The entrance hall and corridors were mopped clean when employees began to arrive and, with broom and dustpan in hand, he climbed stairs to sweep the observation platform that overlooked the court where four men played. On the change of ends the men paused near the net pole to talk and joke.

“Hey, John!” one yelled as he arched a ball toward John with a solid hit of the racquet. John reached out, his broom clacking on the floor, but he was too far away to catch and the ball rolled into a corner. John waved. “Hey, boss,” he said.

“Try again,” the man called out as he hit another ball, much harder this time. It went between John’s outstretched hands landing a sharp, burning pain on his chest; he stifled a gasp to appear unaffected.

“You aren’t getting any better,” the man taunted. The words hurt John more than the bruise on his chest but he would never complain; he craved the slightest attention as a welcome diversion from his routines. He gripped his broom and swept; the men played on.

At the noon lunch hour, John hobbled along the recently-shoveled, paved path that meandered through plots of snow-tinged dormant grass and scattered evergreens until he came to a small, ice-encrusted lake. A few feet from the water’s edge, he sat on his favorite forged-iron bench, one of many facing the water that circled the lake.

A small shoal of fish gathered—brim, trout, perch, carp—and angled up to look at him, their mouths gaping, their gills pulsing in anticipation. From his pocket, John threw crumbs and scraps of discarded food he’d picked from the dumpster behind the tennis center. He sniggered as tails propelled bodies forward and mouths broke the surface with swirls and splashes; in seconds, movement ceased, and all fish pointed in unison at him again in a pregnant calm. When he’d emptied his pocket, all fish left except for a gray-black koi that lazily held its position. John felt camaraderie in the line of that fish’s unwavering gaze.

That night John shivered in the chill of his grandmother’s government-subsidized two-room apartment. Grandma was his only family for the eight years after his parents and baby sister died in a car crash when he was twelve. A visiting every-other-day nurse gave grandma injections for diabetes and infections and monitored her high blood pressure and irregular pulse. But there were no other visitors.

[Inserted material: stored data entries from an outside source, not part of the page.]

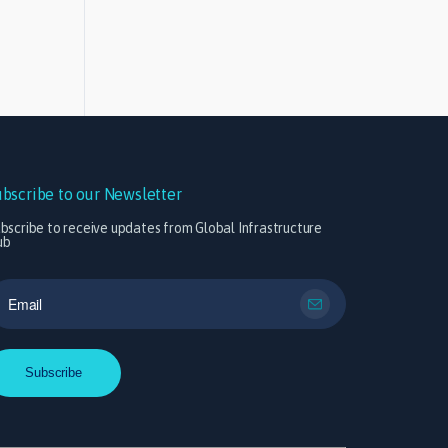
ubscribe to our Newsletter
bscribe to receive updates from Global Infrastructure
ub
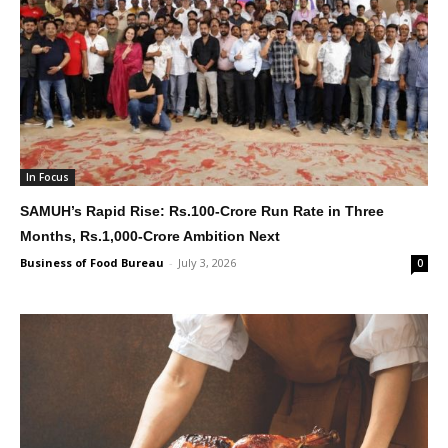
In Focus
SAMUH’s Rapid Rise: Rs.100-Crore Run Rate in Three
Months, Rs.1,000-Crore Ambition Next
Business of Food Bureau
-
July 3, 2026
0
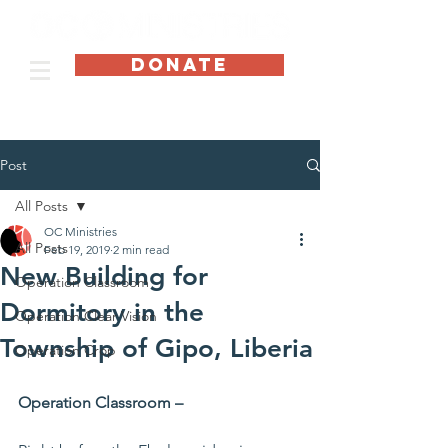
DONATE
Post
All Posts
OC Ministries
All Posts
Feb 19, 2019
2 min read
New Building for
Operation Classroom
Dormitory in the
Operation Clear Vision
Township of Gipo, Liberia
Operation Crop
Operation Classroom –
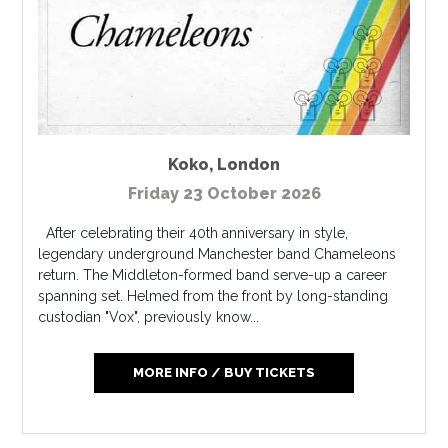
Koko
,
London
Friday 23 October 2026
After celebrating their 40th anniversary in style,
legendary underground Manchester band Chameleons
return. The Middleton-formed band serve-up a career
spanning set. Helmed from the front by long-standing
custodian "Vox", previously know...
MORE INFO / BUY TICKETS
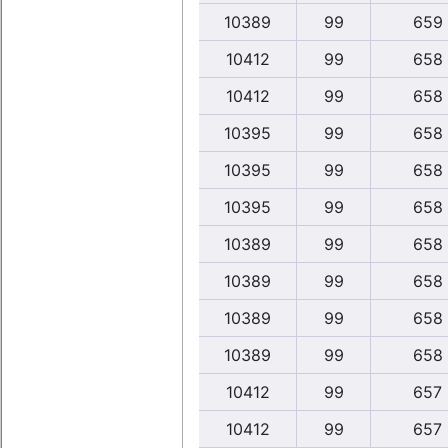
10389
99
659
10412
99
658
10412
99
658
10395
99
658
10395
99
658
10395
99
658
10389
99
658
10389
99
658
10389
99
658
10389
99
658
10412
99
657
10412
99
657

John ate at a small table near the kitchenette that had a knee-high refrigerator on the floor and a white, four-burner electric stove next to a sink with drainpipes exposed. He sorted through leftover scraps from his grandmother’s welfare meals delivered on Monday, Wednesday, and Friday. On Sunday, his day off, he walked a mile to the canteen for the poor at the Cathedral and ate chicken-flavored bullion noodle soup with carrot chunks—sometimes partially-thawed peas. For grandma, he carried home a cheese-and-mayonnaise sandwich on stale bread wrapped in a paper napkin that she rarely accepted and he usually ate at day’s end.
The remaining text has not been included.